Berlin – Scientists have successfully reproduced nanostructures found on butterfly wings in solar cells to enhance their light absorption rate by up to 200 per cent.
Sunlight reflected by solar cells is lost as unused energy, according to the study published in the journal Science Advances.
The wings of the butterfly Pachliopta aristolochiae are drilled by nanostructures (nanoholes) that help absorbing light over a wide spectrum far better than smooth surfaces.
“The butterfly studied by us is very dark black. This signifies that it perfectly absorbs sunlight for optimum heat management said Hendrik Holscher from Karlsruhe Institute of Technology (KIT) in Germany.
“Even more fascinating than its appearance are the mechanisms that help reaching the high absorption. The optimisation potential when transferring these structures to photovoltaics (PV) systems was found to be much higher than expected,” said Holscher.
The scientists reproduced the butterflys nanostructures in the silicon absorbing layer of a thin-film solar cell.
Compared to a smooth surface, the absorption rate of perpendicular incident light increased by 97 per cent and rose continuously until it reached 207 per cent at an angle of incidence of 50 degrees.
“This is particularly interesting under European conditions. Frequently, we have diffuse light that hardly falls on solar cells at a vertical angle,” Holscher said.
However, this does not automatically imply that efficiency of the complete PV system is enhanced by the same factor, said Guillaume Gomard of KIT.
“Also other components play a role.

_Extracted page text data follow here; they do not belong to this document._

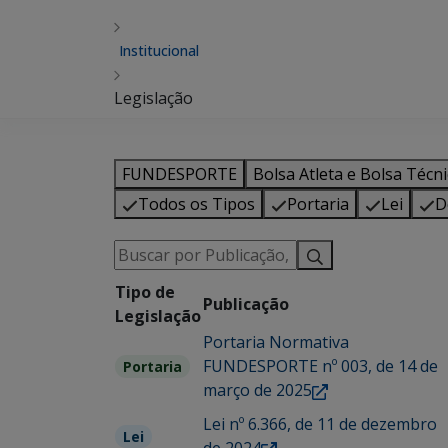
Institucional
Legislação
FUNDESPORTE
Bolsa Atleta e Bolsa Técn
Todos os Tipos
Portaria
Lei
D
Tipo de
Publicação
Legislação
Portaria Normativa
FUNDESPORTE nº 003, de 14 de
Portaria
março de 2025
Lei nº 6.366, de 11 de dezembro
Lei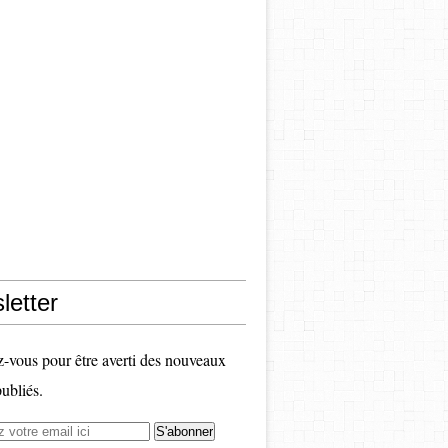
letter
vous pour être averti des nouveaux
publiés.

Hence, the 200 per cent are to be considered a theoretical limit for efficiency enhancement,” said Gomard.
Prior to transferring the nanostructures to solar cells, the researchers determined the diameter and arrangement of the nanoholes on the wing of the butterfly by means of scanning electron microscopy.
They then analysed the rates of light absorption for various hole patterns in a computer simulation.
The team found that disordered holes of varying diameters, such as those found in the black butterfly, produced most stable absorption rates over the complete spectrum at variable angles of incidence, with respect to periodically arranged monosized nanoholes.
The researchers introduced disorderly positioned holes in a thin-film PV absorber, with diameters varying from 133 to 343 nanometres.